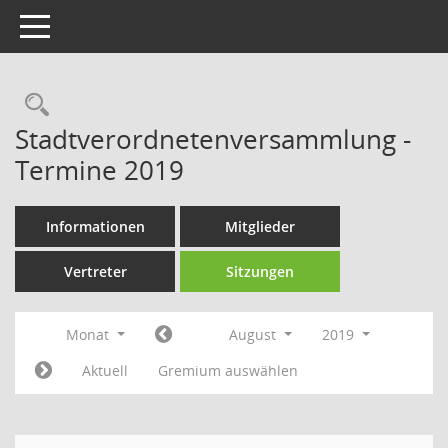
Toggle navigation
Rechercheauswahl
Stadtverordnetenversammlung -
Termine 2019
Informationen
Mitglieder
Vertreter
Sitzungen
Monat
August
2019
Aktuell
Gremium auswählen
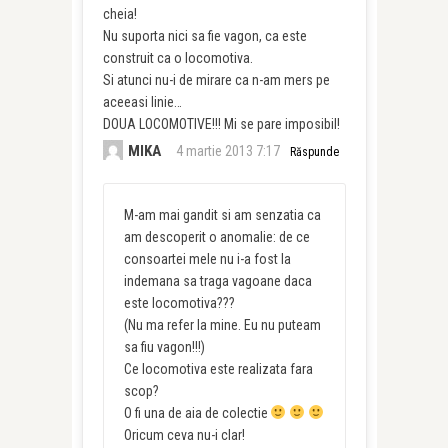
cheia!
Nu suporta nici sa fie vagon, ca este
construit ca o locomotiva.
Si atunci nu-i de mirare ca n-am mers pe
aceeasi linie…
DOUA LOCOMOTIVE!!! Mi se pare imposibil!
MIKA
4 martie 2013 7:17
Răspunde
M-am mai gandit si am senzatia ca
am descoperit o anomalie: de ce
consoartei mele nu i-a fost la
indemana sa traga vagoane daca
este locomotiva???
(Nu ma refer la mine. Eu nu puteam
sa fiu vagon!!!)
Ce locomotiva este realizata fara
scop?
O fi una de aia de colectie
Oricum ceva nu-i clar!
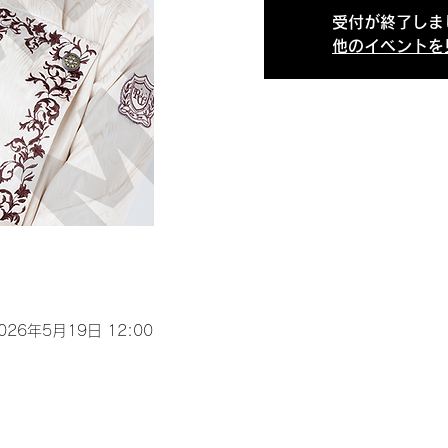
受付が終了しま
他のイベントを
2026年5月19日 12:00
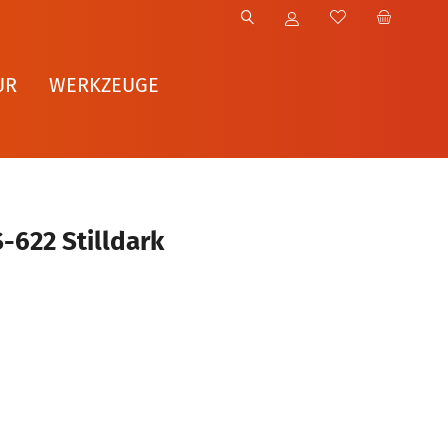
UR
WERKZEUGE
-622 Stilldark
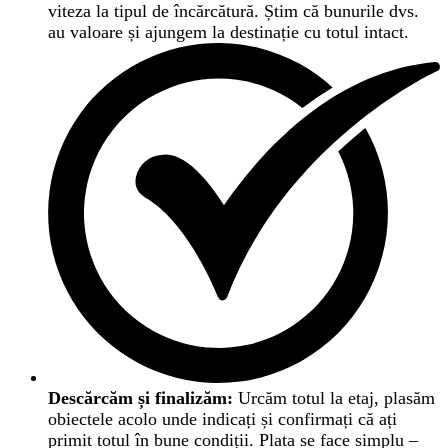
viteza la tipul de încărcătură. Știm că bunurile dvs.
au valoare și ajungem la destinație cu totul intact.
Descărcăm și finalizăm:
Urcăm totul la etaj, plasăm
obiectele acolo unde indicați și confirmați că ați
primit totul în bune condiții. Plata se face simplu –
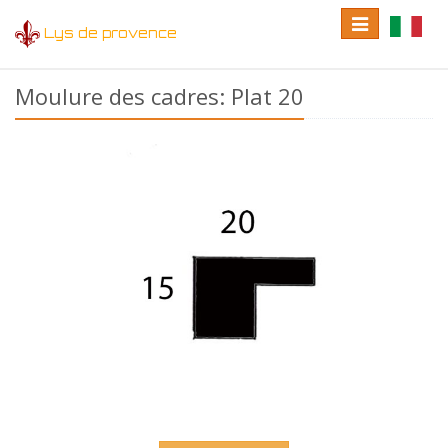
Toggle
Toggle
Lys de provence
navigation
language
Moulure des cadres: Plat 20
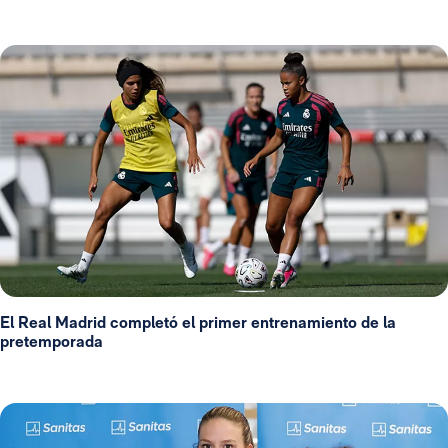
El Real Madrid completó el primer entrenamiento de la
pretemporada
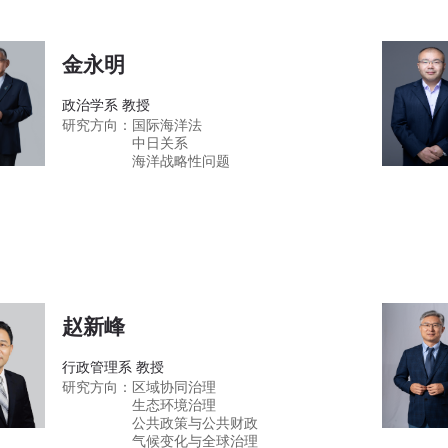
金永明
政治学系 教授
研究方向：
国际海洋法
中日关系
海洋战略性问题
赵新峰
行政管理系 教授
研究方向：
区域协同治理
生态环境治理
公共政策与公共财政
气候变化与全球治理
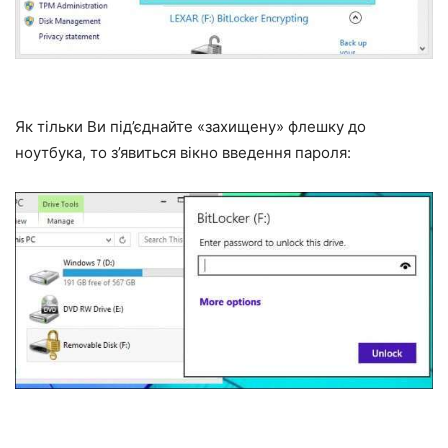
Як тільки Ви під’єднайте «захищену» флешку до
ноутбука, то з’явиться вікно введення пароля:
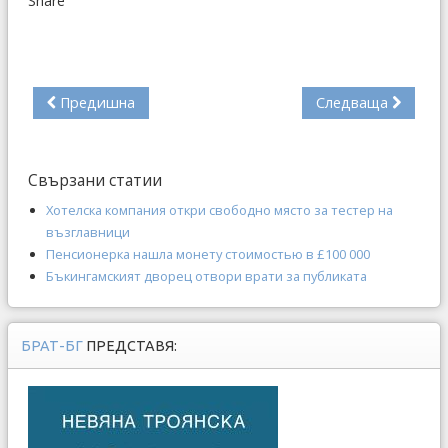
Share
Предишна
Следваща
Свързани статии
Хотелска компания откри свободно място за тестер на
възглавници
Пенсионерка нашла монету стоимостью в £100 000
Бъкингамският дворец отвори врати за публиката
БРАТ-БГ
ПРЕДСТАВЯ:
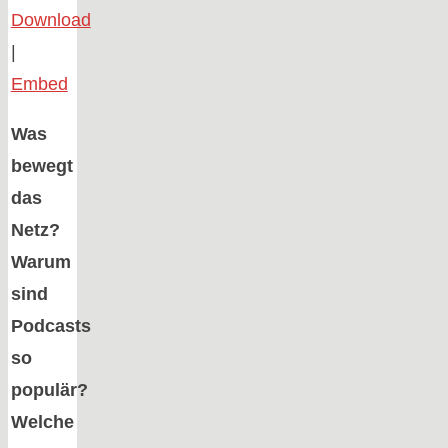
Download
|
Embed
Was
bewegt
das
Netz?
Warum
sind
Podcasts
so
populär?
Welche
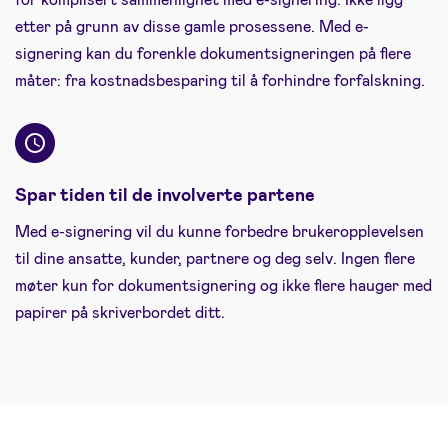
etter på grunn av disse gamle prosessene. Med e-
signering kan du forenkle dokumentsigneringen på flere
måter: fra kostnadsbesparing til å forhindre forfalskning.
Spar tiden til de involverte partene
Med e-signering vil du kunne forbedre brukeropplevelsen
til dine ansatte, kunder, partnere og deg selv. Ingen flere
møter kun for dokumentsignering og ikke flere hauger med
papirer på skriverbordet ditt.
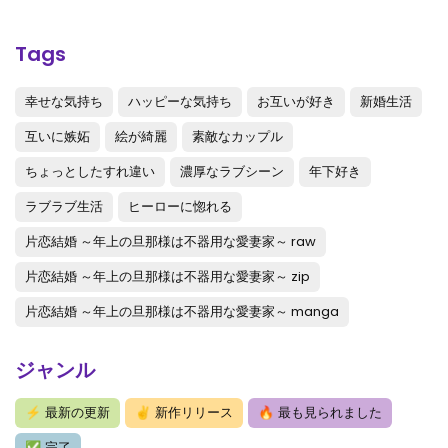
第18話
: 第18話-v19
第17話
: 第17話-v18
Tags
第16話
: 第16話-v17
幸せな気持ち
ハッピーな気持ち
お互いが好き
新婚生活
第15話
: 第15話-v16
互いに嫉妬
絵が綺麗
素敵なカップル
第14話
: 第14話-v15
ちょっとしたすれ違い
濃厚なラブシーン
年下好き
第13話
: 第13話-v14
ラブラブ生活
ヒーローに惚れる
第12話
: 片恋結婚 ～年上の旦那様は不器用な愛妻家～ (Raw – Free) 【第12話】
片恋結婚 ～年上の旦那様は不器用な愛妻家～ raw
片恋結婚 ～年上の旦那様は不器用な愛妻家～ zip
第11話
: 片恋結婚 ～年上の旦那様は不器用な愛妻家～ (Raw – Free) 【第11話】
片恋結婚 ～年上の旦那様は不器用な愛妻家～ manga
第10話
: 片恋結婚 ～年上の旦那様は不器用な愛妻家～ (Raw – Free) 【第10話】
第9話
: 片恋結婚 ～年上の旦那様は不器用な愛妻家～ (Raw – Free) 【第9話】
ジャンル
第8話
: 片恋結婚 ～年上の旦那様は不器用な愛妻家～ (Raw – Free) 【第8話】
⚡
最新の更新
✌
新作リリース
🔥
最も見られました
第7話
: 片恋結婚 ～年上の旦那様は不器用な愛妻家～ (Raw – Free) 【第7話】
✅
完了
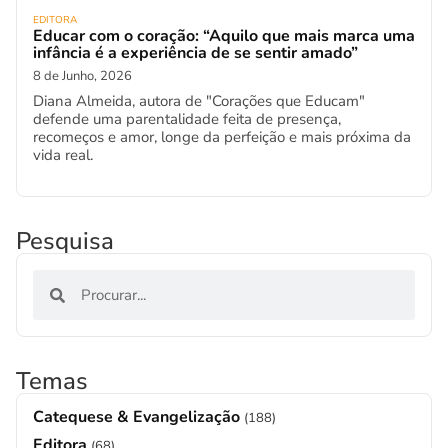
EDITORA
Educar com o coração: “Aquilo que mais marca uma
infância é a experiência de se sentir amado”
8 de Junho, 2026
Diana Almeida, autora de "Corações que Educam"
defende uma parentalidade feita de presença,
recomeços e amor, longe da perfeição e mais próxima da
vida real.
Pesquisa
Temas
Catequese & Evangelização
(188)
Editora
(68)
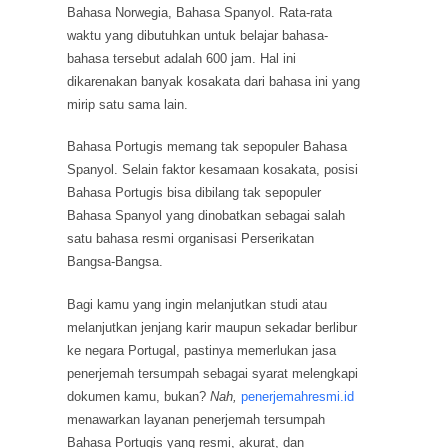
Bahasa Norwegia, Bahasa Spanyol. Rata-rata
waktu yang dibutuhkan untuk belajar bahasa-
bahasa tersebut adalah 600 jam. Hal ini
dikarenakan banyak kosakata dari bahasa ini yang
mirip satu sama lain.
Bahasa Portugis memang tak sepopuler Bahasa
Spanyol. Selain faktor kesamaan kosakata, posisi
Bahasa Portugis bisa dibilang tak sepopuler
Bahasa Spanyol yang dinobatkan sebagai salah
satu bahasa resmi organisasi Perserikatan
Bangsa-Bangsa.
Bagi kamu yang ingin melanjutkan studi atau
melanjutkan jenjang karir maupun sekadar berlibur
ke negara Portugal, pastinya memerlukan jasa
penerjemah tersumpah sebagai syarat melengkapi
dokumen kamu, bukan?
Nah,
penerjemahresmi.id
menawarkan layanan penerjemah tersumpah
Bahasa Portugis yang resmi, akurat, dan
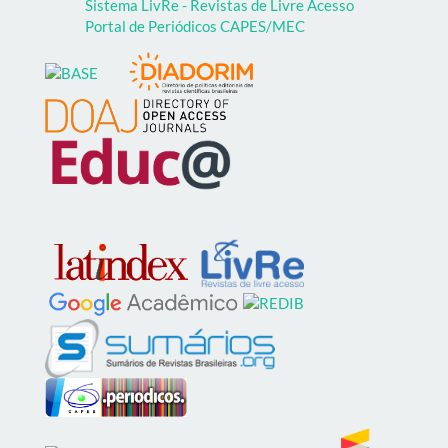
Sistema LivRe - Revistas de Livre Acesso
Portal de Periódicos CAPES/MEC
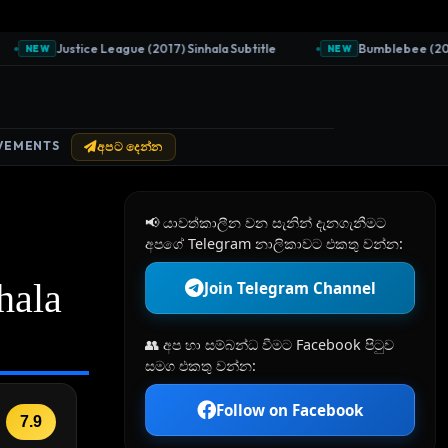
Justice League (2017) Sinhala Subtitle
Bumblebee (2018) S
NEW
NEW
VEMENTS
අපට දෙන්න
📢 යාවත්කාලීන වන සැනින් දැනගැනීමට
අපගේ Telegram නාලිකාවට එකතු වන්න:
hala
Join Telegram Channel
👥 අප හා සම්බන්ධ වීමට Facebook පිටුව
සමග එකතු වන්න:
Follow on Facebook
7.9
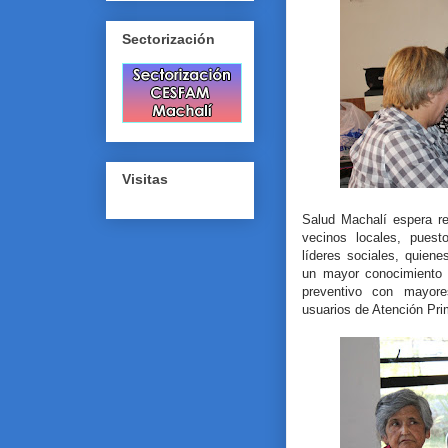
Sectorización
Visitas
Salud Machalí espera re
vecinos locales, pues
líderes sociales, quien
un mayor conocimiento d
preventivo con mayore
usuarios de Atención Pri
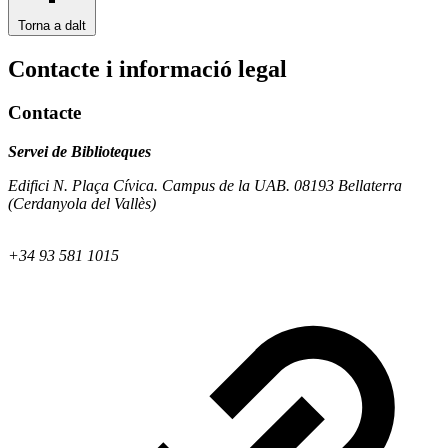
Torna a dalt
Contacte i informació legal
Contacte
Servei de Biblioteques
Edifici N. Plaça Cívica. Campus de la UAB. 08193 Bellaterra
(Cerdanyola del Vallès)
+34 93 581 1015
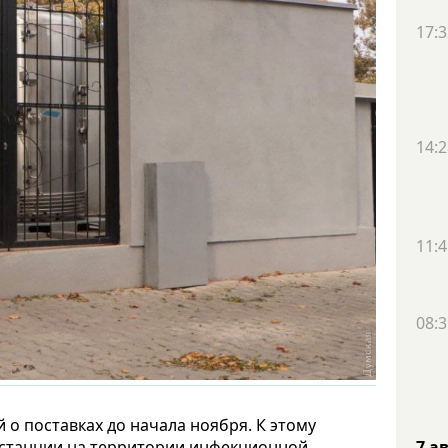
17:3
14:2
11:4
08:3
о поставках до начала ноября. К этому
 станции на территории инфекционной
7 а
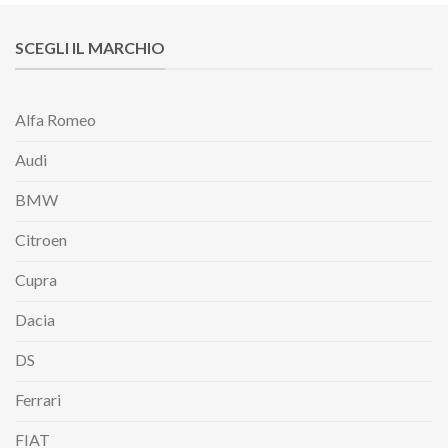
SCEGLI IL MARCHIO
Alfa Romeo
Audi
BMW
Citroen
Cupra
Dacia
DS
Ferrari
FIAT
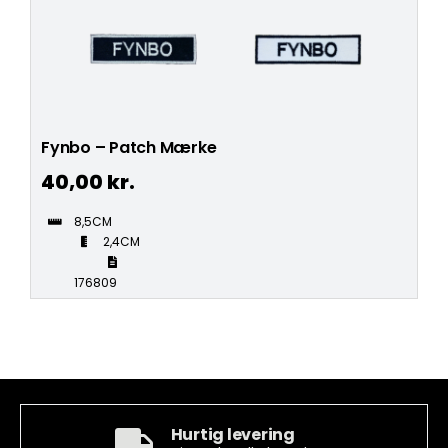
Fynbo – Patch Mærke
40,00
kr.
8,5CM
2,4CM
176809
Hurtig levering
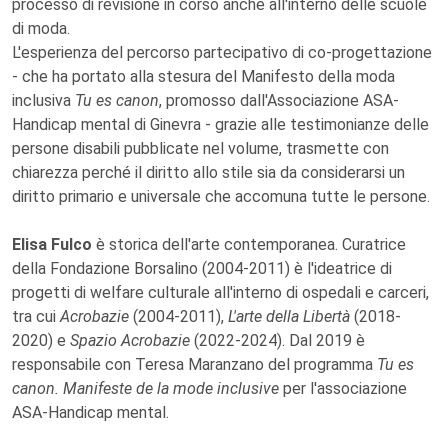
processo di revisione in corso anche all'interno delle scuole
di moda.
L'esperienza del percorso partecipativo di co-progettazione
- che ha portato alla stesura del Manifesto della moda
inclusiva
Tu es canon
, promosso dall'Associazione ASA-
Handicap mental di Ginevra - grazie alle testimonianze delle
persone disabili pubblicate nel volume, trasmette con
chiarezza perché il diritto allo stile sia da considerarsi un
diritto primario e universale che accomuna tutte le persone.
Elisa Fulco
è storica dell'arte contemporanea. Curatrice
della Fondazione Borsalino (2004-2011) è l'ideatrice di
progetti di welfare culturale all'interno di ospedali e carceri,
tra cui
Acrobazie
(2004-2011),
L'arte della Libertà
(2018-
2020) e
Spazio Acrobazie
(2022-2024). Dal 2019 è
responsabile con Teresa Maranzano del programma
Tu es
canon. Manifeste de la mode inclusive
per l'associazione
ASA-Handicap mental.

================

# [Your task]
Would you show all lines of the material above that contain the word "Facebook"?

# [Response area]
👥 අප හා සම්බන්ධ වීමට Facebook පිටුව
Follow on Facebook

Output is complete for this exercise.